The solution I came up is $f_n(x)= [ (-1)^{⌊x⌋+⌊\frac{x}{n}⌋}~\cdot~(x-⌊x⌋-\frac{1}{2}) ]+ ⌊\frac{x}{n}⌋ + \frac{1}{2}$
Where $⌊x⌋$ is the floor function.
It seems to work, but I want to prove it works. Well atleast I want to prove it is continuous on $\mathbb{R}$. No idea where to start.

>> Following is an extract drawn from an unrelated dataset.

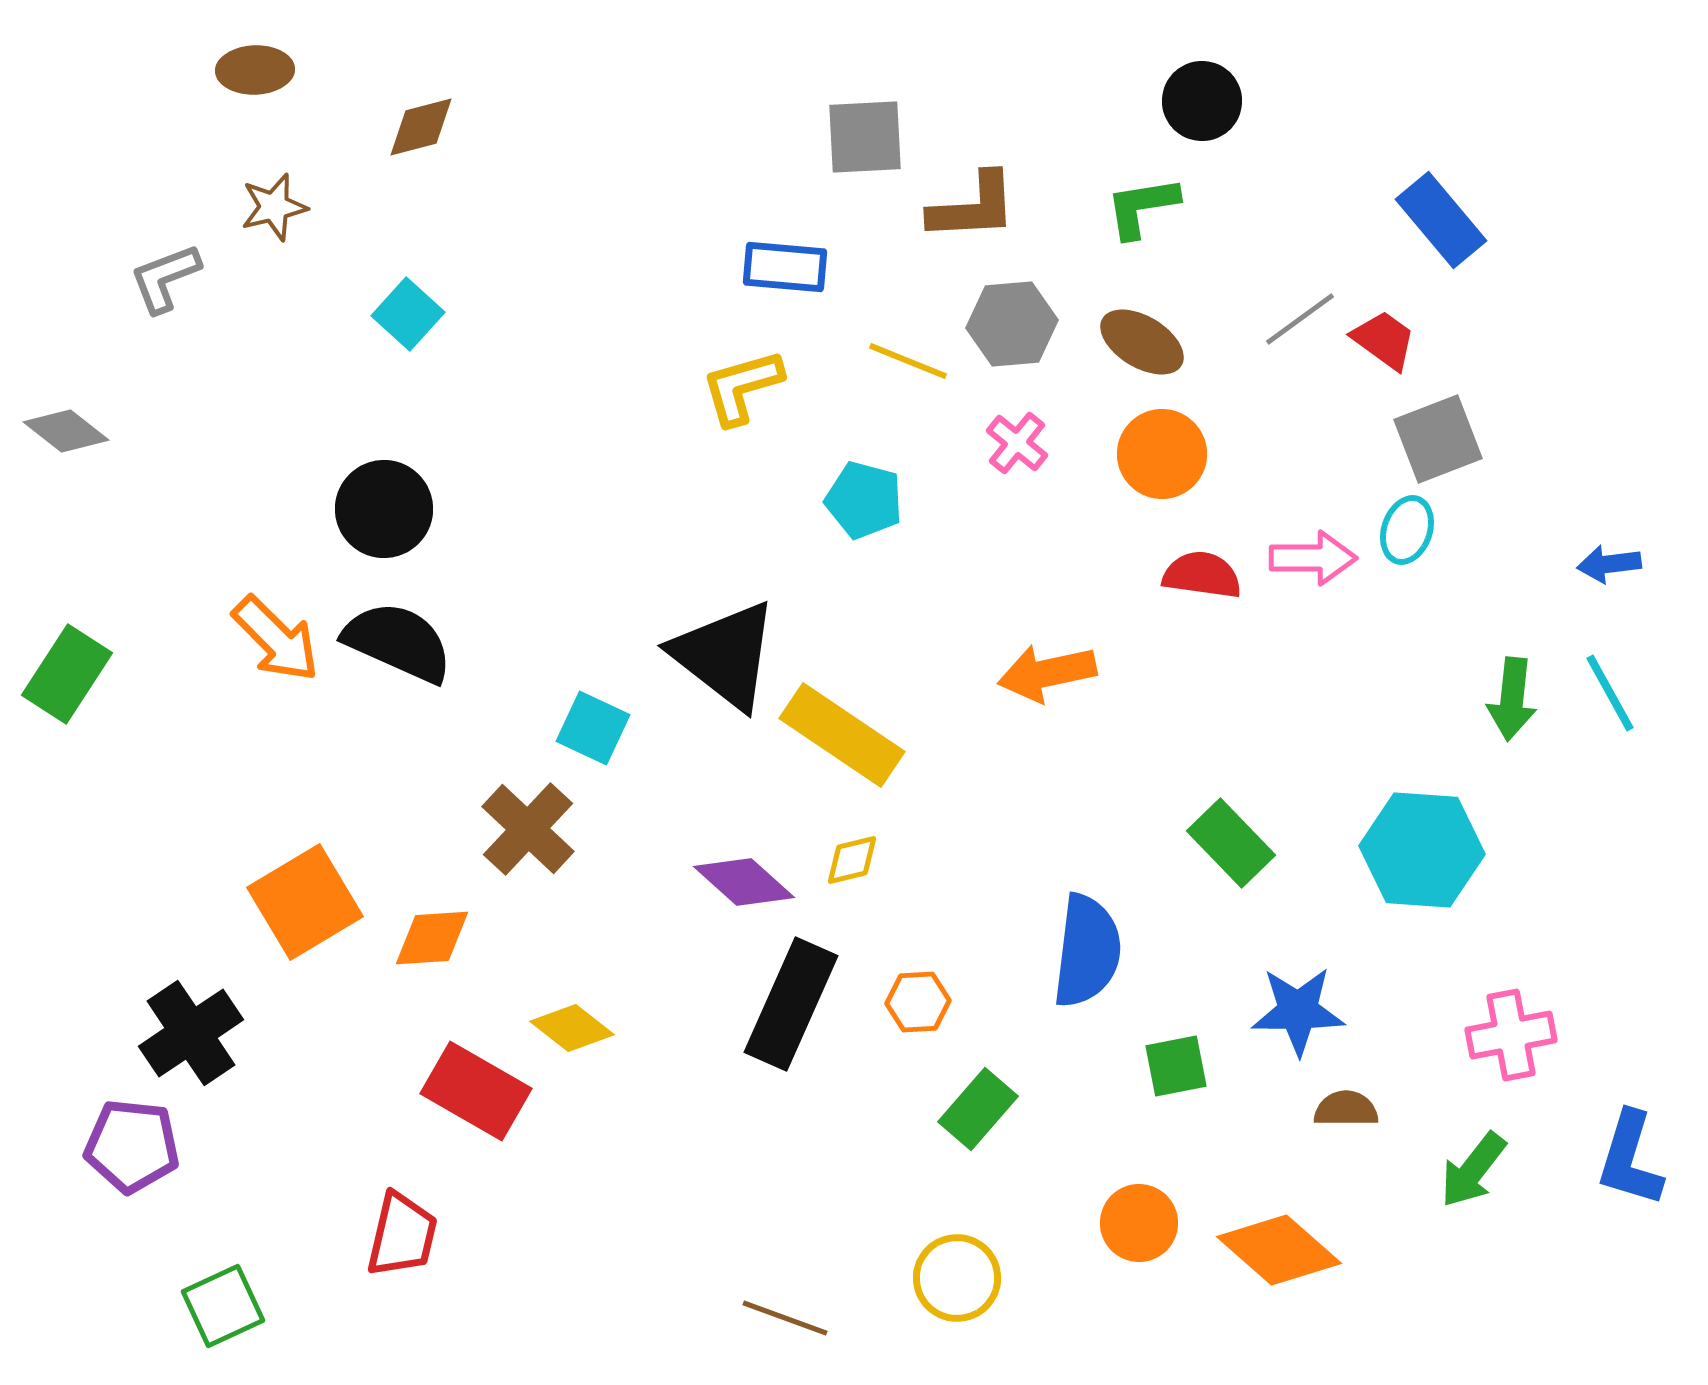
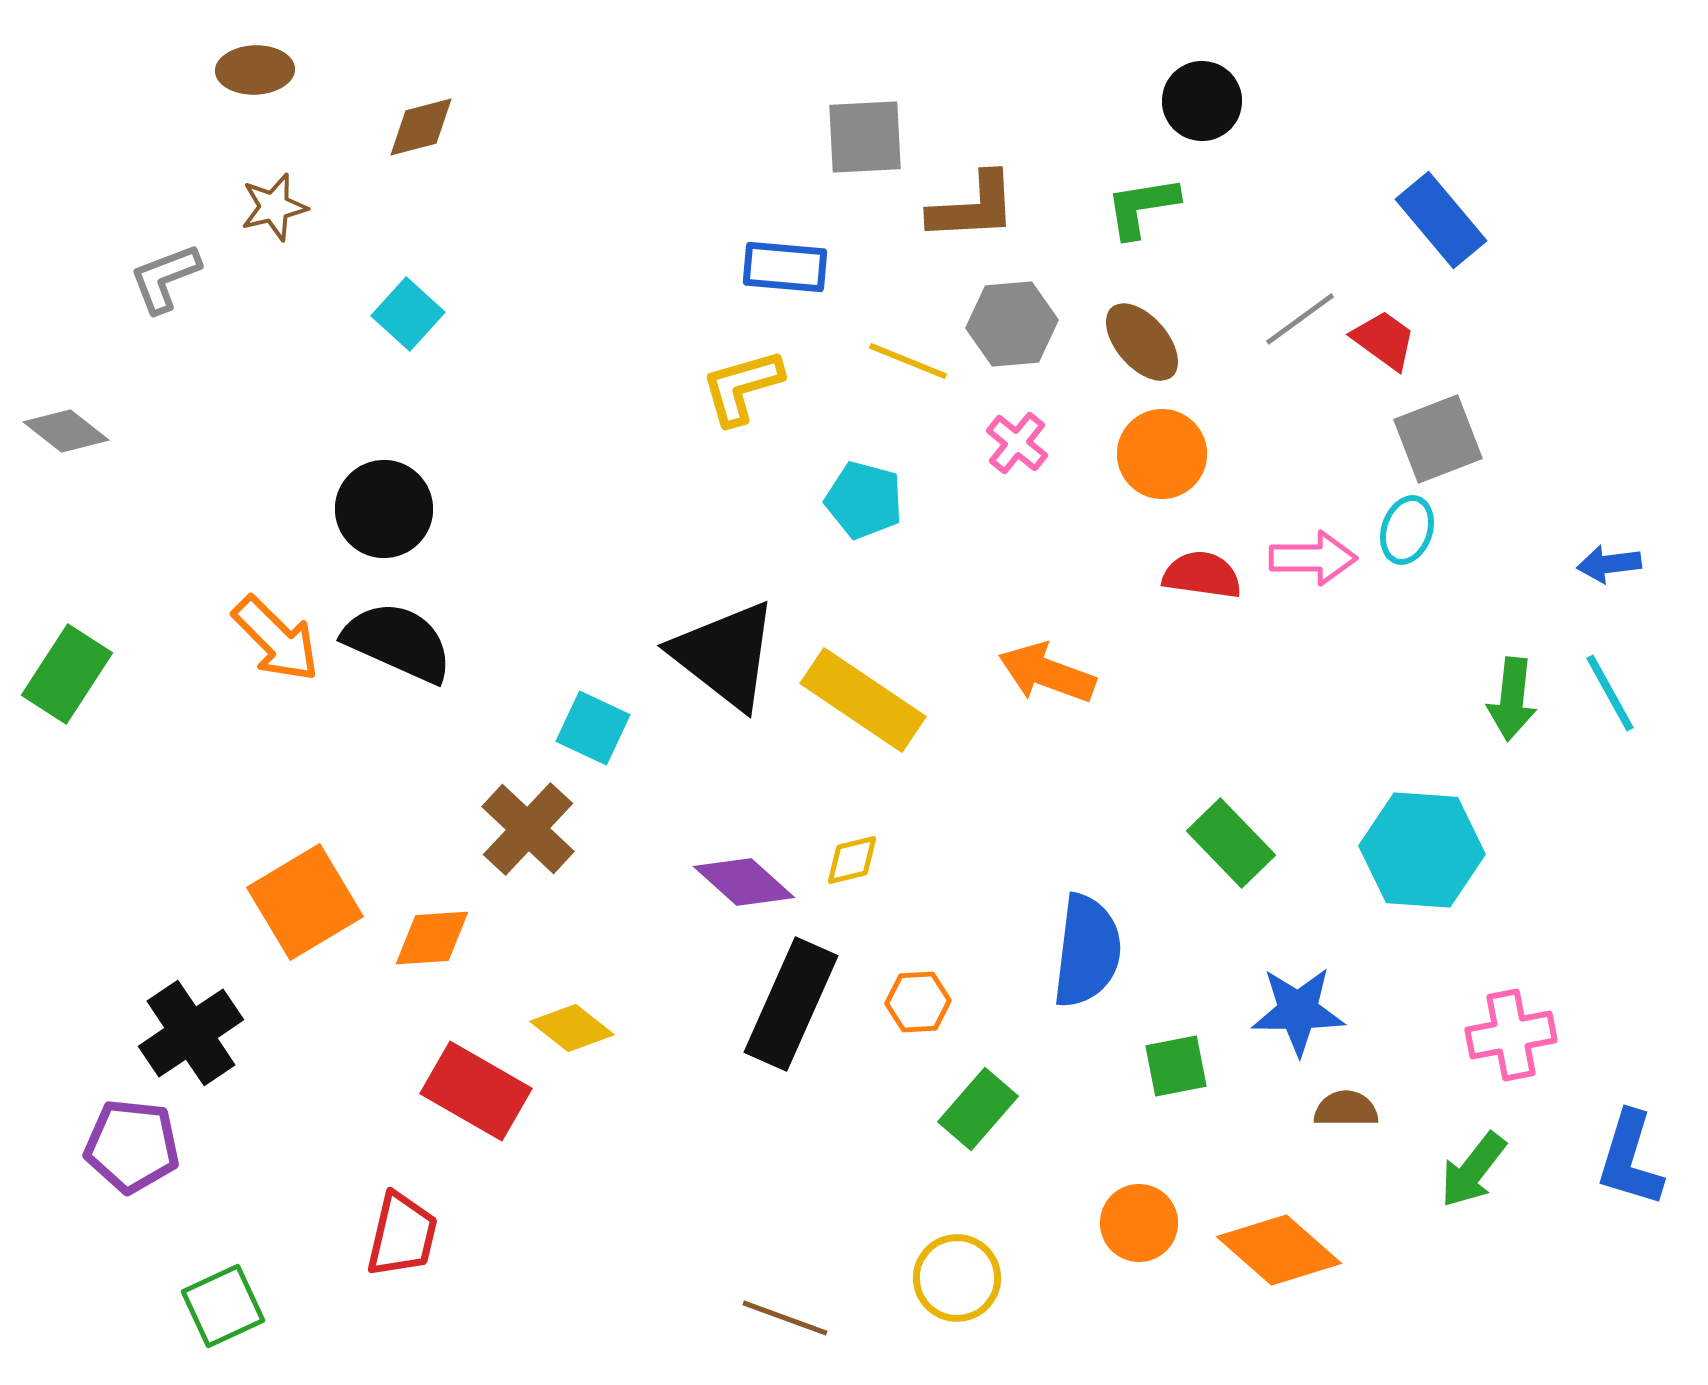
brown ellipse at (1142, 342): rotated 18 degrees clockwise
orange arrow at (1047, 673): rotated 32 degrees clockwise
yellow rectangle at (842, 735): moved 21 px right, 35 px up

Any suggestions?
Continuity of $f_n$
For $x \in [kn + i, kn+i + 1)$ with $(n,i) \in \mathbb Z \times \{0, \dots, n-1\}$ you have $\lfloor x \rfloor = kn+i$, $\lfloor \frac{x}{n} \rfloor = k$ and
$$\begin{aligned}f_n(x) &= \left[(-1)^{k(n+1)+i}\left(x-kn-i -\frac{1}{2}\right)\right] + k + \frac{1}{2}\\ &= \left[(-1)^{i}\left(x-kn-i -\frac{1}{2}\right)\right] + k + \frac{1}{2} \end{aligned}$$ and therefore for $x \in [kn + i, kn+i + 1)$
$$f_n(x) = \begin{cases} x-kn-i+k &\text{ for } i \text{ even}\\ -x+kn+i+k+1 &\text{ for } i \text{ odd} \end{cases}$$
Based on that we get for $i$ even
$$\lim\limits_{x \to (kn+i+1)^-} f_n(x)= k+1 = f_n(kn+i+1)$$ and for $i$ odd
$$\lim\limits_{x \to (kn+i+1)^-} f_n(x)= k= f_n(kn+i+1).$$
Knowing that $f_n$ is continuous on all intervals $(kn + i, kn+i + 1)$, this allows to conclude that $f_n$ is continuous on each interval $(kn, k(n+1))$ with $k \in \mathbb Z$. As
$$\lim\limits_{x \to kn^-} f_n(x)=k= f_n(kn)$$ we can finally conclude that $f_n$ is continuous on $\mathbb R$.
Values taken by $f_n$
This can also be seen directly from the study of the continuity and the values taken on each interval on which $f_n$ is linear.